Every line of the records below that holds the word "Skip" should be copied out.

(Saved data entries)
((
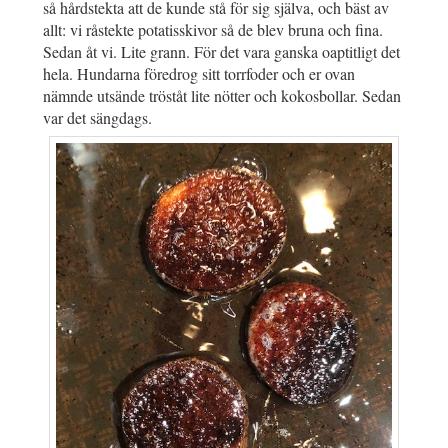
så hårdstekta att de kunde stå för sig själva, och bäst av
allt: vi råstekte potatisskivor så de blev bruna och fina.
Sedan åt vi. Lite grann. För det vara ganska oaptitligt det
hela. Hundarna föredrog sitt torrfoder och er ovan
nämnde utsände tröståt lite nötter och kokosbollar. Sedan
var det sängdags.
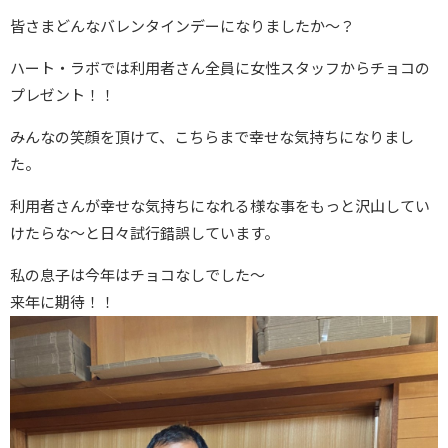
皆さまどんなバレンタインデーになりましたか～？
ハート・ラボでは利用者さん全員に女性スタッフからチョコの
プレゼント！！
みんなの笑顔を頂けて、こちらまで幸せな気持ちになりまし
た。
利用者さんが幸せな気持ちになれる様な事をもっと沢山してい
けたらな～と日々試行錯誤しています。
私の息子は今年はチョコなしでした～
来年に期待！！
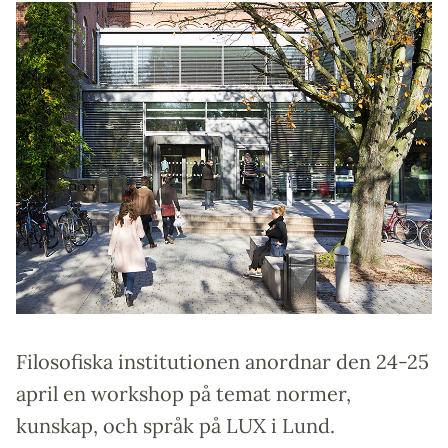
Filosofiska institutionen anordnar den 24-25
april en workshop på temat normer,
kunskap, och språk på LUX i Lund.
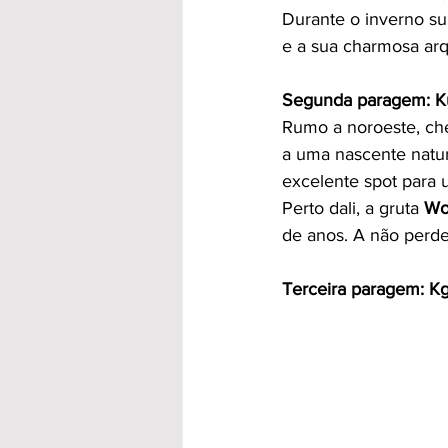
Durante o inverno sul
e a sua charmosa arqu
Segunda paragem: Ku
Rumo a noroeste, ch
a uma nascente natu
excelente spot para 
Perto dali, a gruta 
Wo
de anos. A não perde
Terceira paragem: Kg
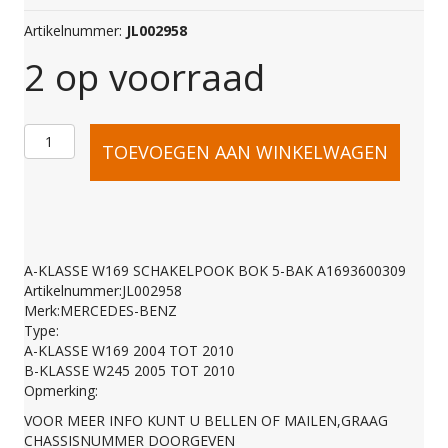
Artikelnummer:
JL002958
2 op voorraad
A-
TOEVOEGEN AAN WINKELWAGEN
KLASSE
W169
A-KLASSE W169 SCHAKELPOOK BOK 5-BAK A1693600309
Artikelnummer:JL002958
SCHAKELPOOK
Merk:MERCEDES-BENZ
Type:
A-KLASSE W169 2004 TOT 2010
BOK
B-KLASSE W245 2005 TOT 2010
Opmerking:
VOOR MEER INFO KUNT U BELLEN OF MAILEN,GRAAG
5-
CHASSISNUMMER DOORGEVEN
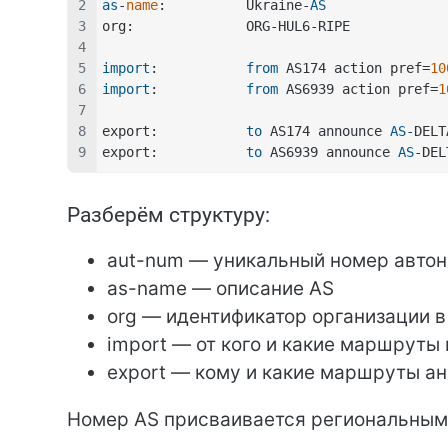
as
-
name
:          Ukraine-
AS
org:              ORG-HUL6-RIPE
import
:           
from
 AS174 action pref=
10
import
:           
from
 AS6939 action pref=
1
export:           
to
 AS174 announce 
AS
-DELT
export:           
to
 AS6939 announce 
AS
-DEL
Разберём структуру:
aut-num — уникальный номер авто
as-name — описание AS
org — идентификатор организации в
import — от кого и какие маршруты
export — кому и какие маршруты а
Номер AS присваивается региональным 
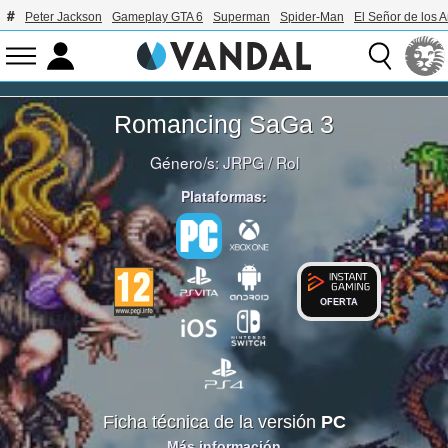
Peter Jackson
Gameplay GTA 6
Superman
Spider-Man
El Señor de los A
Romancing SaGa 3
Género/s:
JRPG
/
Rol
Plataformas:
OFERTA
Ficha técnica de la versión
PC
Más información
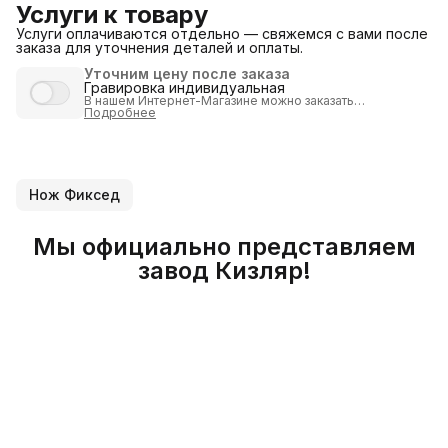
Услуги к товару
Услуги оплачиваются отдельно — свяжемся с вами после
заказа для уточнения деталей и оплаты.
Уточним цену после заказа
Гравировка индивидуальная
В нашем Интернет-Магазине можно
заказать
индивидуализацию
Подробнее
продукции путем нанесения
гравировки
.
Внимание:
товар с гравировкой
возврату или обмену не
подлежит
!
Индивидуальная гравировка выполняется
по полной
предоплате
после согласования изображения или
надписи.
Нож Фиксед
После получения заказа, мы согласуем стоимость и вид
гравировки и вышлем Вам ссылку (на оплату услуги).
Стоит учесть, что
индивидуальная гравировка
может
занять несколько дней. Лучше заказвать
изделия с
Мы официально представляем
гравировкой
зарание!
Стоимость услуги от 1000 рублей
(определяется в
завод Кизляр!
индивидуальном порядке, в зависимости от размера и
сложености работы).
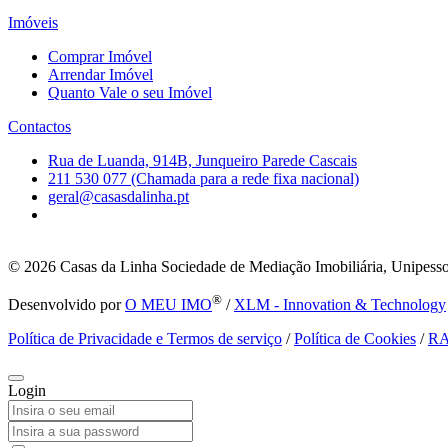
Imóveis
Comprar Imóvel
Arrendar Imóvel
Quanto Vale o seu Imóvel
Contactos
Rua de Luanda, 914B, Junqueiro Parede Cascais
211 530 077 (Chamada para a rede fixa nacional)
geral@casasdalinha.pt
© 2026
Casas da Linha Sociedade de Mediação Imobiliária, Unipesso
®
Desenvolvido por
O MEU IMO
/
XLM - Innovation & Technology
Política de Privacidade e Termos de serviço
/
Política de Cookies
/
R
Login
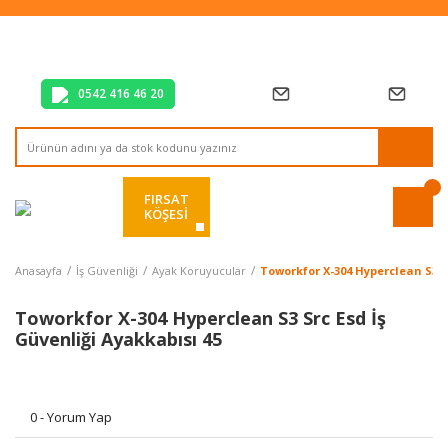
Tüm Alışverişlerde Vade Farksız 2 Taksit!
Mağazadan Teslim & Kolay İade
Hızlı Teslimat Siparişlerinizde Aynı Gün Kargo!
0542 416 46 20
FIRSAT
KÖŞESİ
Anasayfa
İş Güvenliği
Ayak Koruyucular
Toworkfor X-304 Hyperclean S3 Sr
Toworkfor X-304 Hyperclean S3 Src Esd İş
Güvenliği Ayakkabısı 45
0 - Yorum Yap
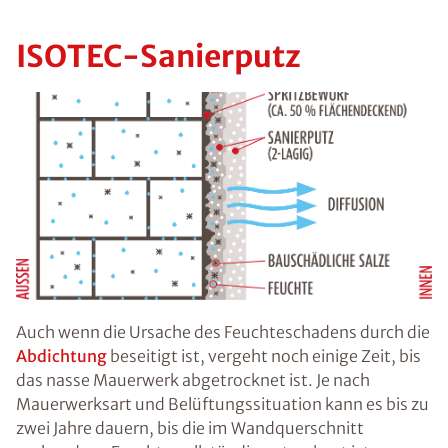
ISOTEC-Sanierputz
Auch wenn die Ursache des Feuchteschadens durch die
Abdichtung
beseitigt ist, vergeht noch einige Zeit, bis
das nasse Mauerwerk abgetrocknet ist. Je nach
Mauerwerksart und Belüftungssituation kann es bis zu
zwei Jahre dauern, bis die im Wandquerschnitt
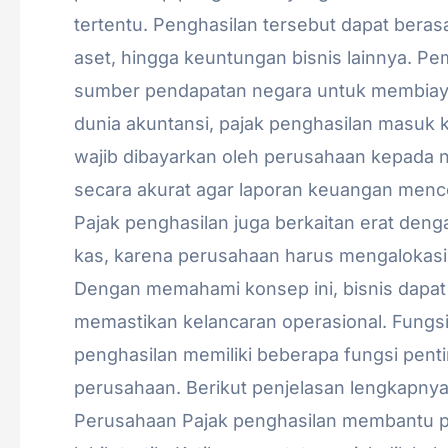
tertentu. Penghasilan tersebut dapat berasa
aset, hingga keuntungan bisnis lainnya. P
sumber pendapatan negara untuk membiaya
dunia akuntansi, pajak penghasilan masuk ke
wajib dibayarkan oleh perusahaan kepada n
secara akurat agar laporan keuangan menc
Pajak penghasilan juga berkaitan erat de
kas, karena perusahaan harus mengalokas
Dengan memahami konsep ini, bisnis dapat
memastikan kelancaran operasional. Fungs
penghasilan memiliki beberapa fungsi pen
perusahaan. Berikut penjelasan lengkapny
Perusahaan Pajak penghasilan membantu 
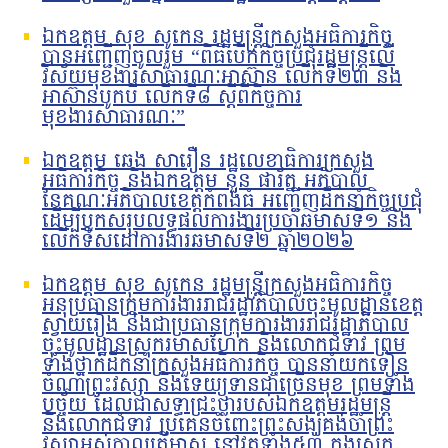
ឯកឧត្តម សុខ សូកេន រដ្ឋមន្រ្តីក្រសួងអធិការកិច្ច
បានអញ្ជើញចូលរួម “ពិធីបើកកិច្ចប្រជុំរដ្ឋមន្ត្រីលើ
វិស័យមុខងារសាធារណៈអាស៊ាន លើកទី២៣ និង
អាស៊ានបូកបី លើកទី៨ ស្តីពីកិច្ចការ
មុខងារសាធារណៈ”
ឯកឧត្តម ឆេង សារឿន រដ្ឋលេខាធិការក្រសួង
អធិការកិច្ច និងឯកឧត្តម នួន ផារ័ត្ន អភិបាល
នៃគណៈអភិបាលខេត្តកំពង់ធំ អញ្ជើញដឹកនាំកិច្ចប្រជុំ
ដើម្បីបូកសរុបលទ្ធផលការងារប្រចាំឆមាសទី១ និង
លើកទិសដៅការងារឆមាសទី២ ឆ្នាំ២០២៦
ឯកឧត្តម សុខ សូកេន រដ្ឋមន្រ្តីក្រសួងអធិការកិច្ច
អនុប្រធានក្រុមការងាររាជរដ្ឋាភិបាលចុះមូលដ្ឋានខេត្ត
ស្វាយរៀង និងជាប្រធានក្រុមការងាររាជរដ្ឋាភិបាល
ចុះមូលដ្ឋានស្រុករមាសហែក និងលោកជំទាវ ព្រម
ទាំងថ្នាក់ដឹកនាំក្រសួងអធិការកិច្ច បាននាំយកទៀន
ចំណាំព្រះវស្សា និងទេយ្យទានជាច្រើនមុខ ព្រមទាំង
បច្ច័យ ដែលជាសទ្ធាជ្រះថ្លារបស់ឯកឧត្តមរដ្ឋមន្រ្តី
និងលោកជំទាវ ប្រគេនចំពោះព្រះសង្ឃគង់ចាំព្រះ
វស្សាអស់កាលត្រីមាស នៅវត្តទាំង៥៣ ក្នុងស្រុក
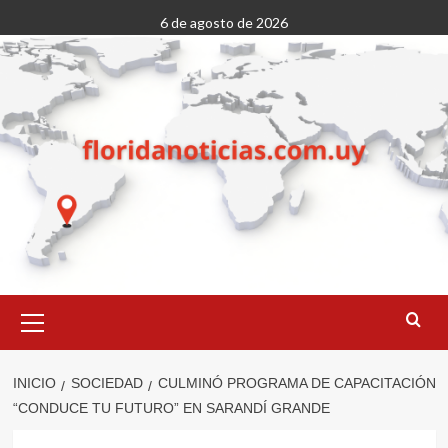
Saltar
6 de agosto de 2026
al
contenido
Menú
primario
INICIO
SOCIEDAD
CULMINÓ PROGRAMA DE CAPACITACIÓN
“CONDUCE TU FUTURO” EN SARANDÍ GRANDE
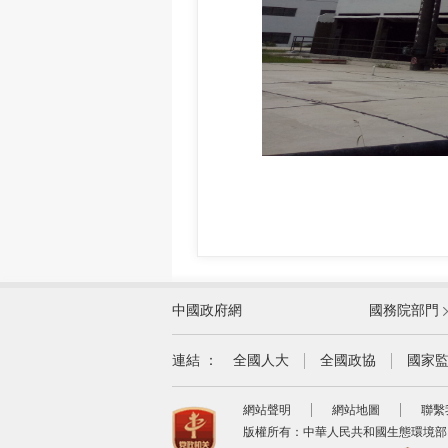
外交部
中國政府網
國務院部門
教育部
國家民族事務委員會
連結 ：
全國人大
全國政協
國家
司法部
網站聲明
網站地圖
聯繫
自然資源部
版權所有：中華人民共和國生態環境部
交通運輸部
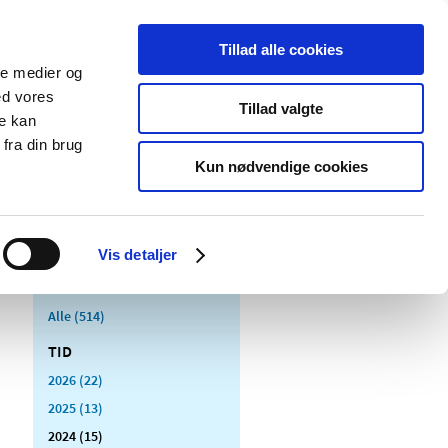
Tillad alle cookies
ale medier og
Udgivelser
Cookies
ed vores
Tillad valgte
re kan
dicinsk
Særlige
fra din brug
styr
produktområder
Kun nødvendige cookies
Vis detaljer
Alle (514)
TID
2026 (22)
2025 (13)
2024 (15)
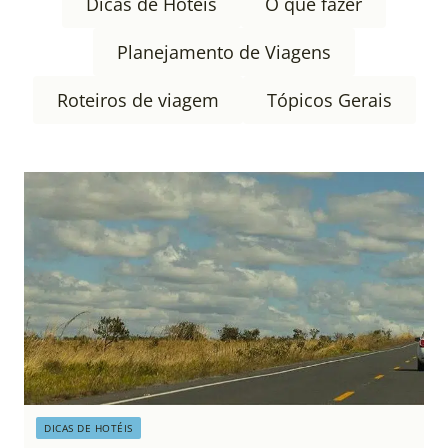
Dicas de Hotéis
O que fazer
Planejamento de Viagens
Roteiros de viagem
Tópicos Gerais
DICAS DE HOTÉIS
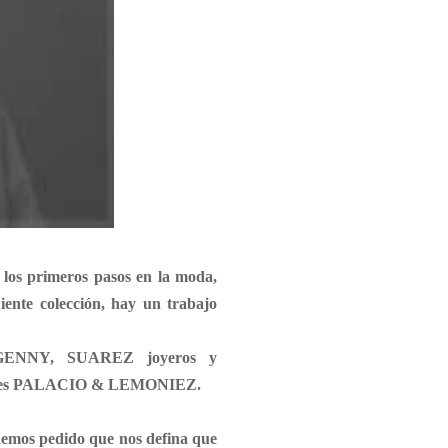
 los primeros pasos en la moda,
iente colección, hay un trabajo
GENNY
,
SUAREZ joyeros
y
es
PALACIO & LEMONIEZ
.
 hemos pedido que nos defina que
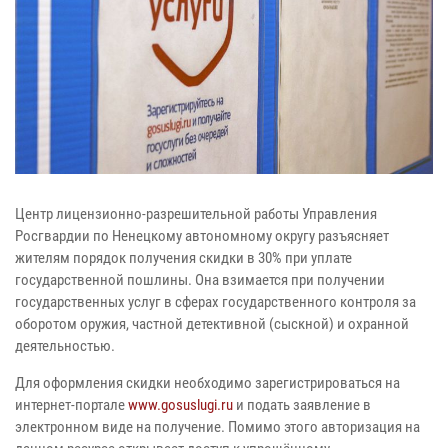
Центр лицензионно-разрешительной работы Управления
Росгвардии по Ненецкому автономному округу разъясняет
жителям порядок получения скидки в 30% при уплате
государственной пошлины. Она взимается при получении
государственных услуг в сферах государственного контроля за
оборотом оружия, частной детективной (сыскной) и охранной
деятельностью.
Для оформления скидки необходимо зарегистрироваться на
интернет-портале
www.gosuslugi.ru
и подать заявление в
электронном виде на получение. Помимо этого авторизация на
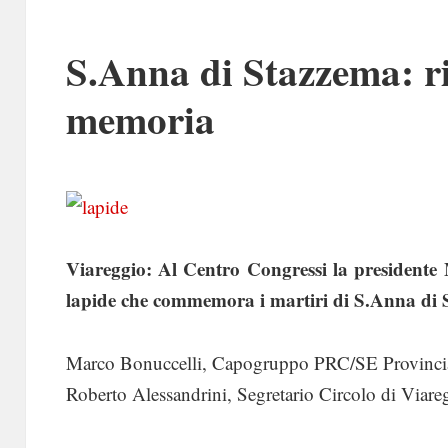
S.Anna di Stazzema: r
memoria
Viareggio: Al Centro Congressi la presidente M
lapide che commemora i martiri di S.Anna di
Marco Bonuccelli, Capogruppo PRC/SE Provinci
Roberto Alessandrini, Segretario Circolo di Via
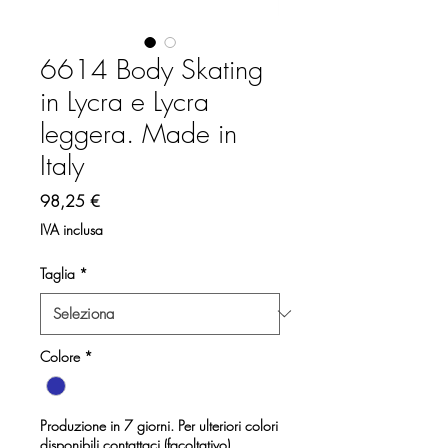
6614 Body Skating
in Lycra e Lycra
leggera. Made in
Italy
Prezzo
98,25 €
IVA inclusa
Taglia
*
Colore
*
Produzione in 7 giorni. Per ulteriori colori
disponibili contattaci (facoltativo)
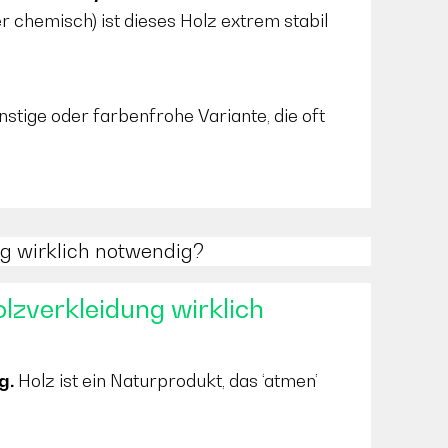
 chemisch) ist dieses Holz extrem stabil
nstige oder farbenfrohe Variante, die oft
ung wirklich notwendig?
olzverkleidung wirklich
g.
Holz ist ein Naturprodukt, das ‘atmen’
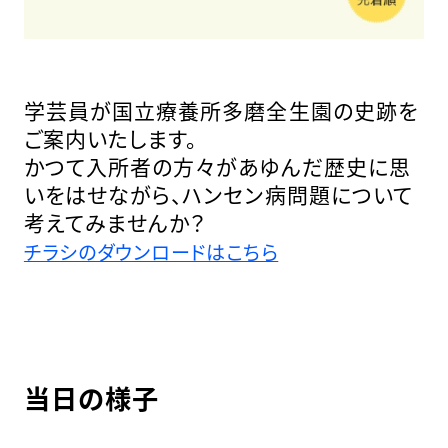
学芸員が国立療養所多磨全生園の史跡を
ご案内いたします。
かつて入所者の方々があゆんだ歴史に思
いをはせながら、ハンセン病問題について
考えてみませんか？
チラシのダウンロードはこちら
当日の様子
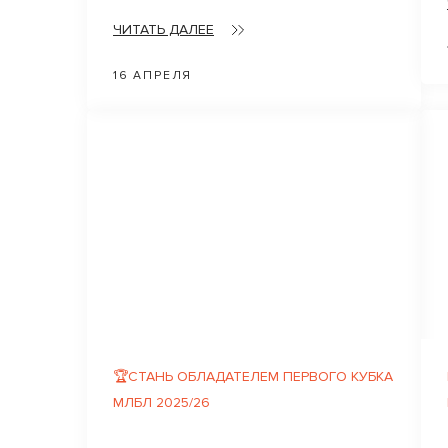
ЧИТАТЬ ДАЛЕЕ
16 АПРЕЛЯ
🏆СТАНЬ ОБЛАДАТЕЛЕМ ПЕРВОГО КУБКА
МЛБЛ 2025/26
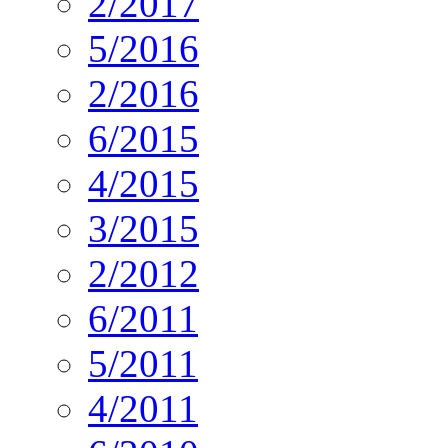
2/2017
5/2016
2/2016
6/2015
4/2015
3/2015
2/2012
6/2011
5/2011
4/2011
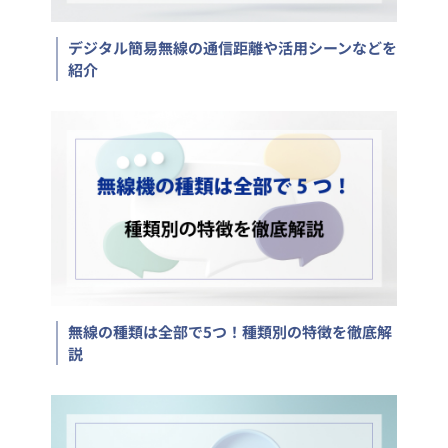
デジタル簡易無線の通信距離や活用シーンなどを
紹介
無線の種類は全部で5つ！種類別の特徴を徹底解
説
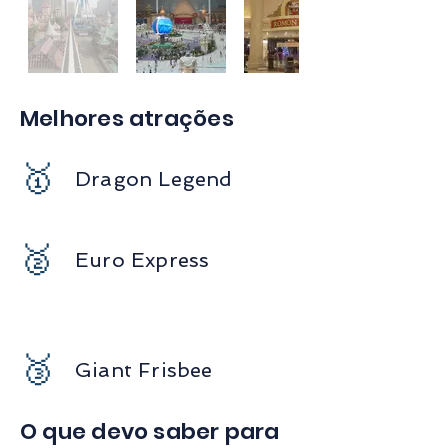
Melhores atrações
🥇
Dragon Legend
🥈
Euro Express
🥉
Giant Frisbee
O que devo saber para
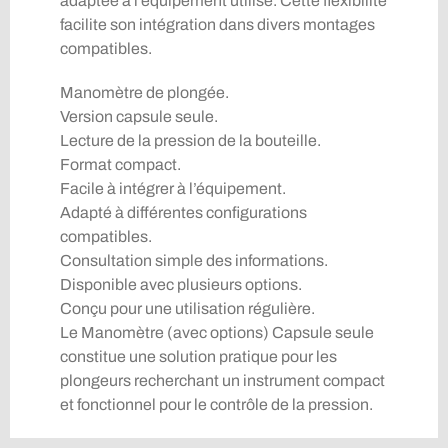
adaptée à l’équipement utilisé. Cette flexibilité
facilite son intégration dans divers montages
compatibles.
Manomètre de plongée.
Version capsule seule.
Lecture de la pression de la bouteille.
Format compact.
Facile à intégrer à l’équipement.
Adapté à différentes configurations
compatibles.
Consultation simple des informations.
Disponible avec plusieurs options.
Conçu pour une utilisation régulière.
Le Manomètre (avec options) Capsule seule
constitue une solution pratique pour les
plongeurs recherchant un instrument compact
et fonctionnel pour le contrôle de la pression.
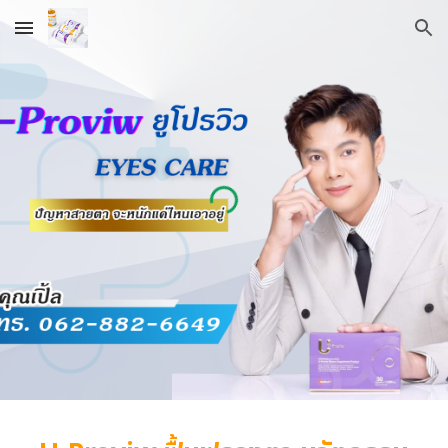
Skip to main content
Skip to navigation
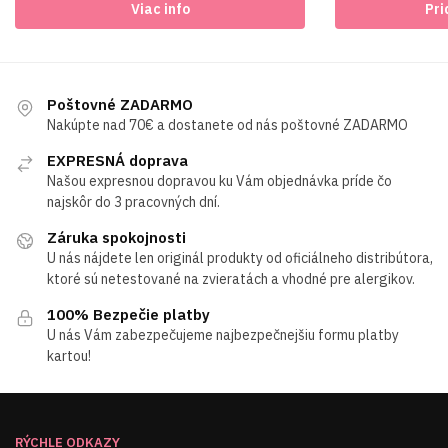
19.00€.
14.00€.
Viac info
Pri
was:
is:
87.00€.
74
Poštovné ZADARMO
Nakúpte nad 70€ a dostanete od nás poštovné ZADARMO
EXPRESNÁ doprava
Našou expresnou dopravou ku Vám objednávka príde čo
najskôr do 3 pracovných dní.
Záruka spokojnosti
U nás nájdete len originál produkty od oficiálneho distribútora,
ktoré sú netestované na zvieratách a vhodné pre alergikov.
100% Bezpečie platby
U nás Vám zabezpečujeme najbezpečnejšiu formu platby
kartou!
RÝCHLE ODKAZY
))
> EXERCISE RESULT
Skip to main content
Skip to navigation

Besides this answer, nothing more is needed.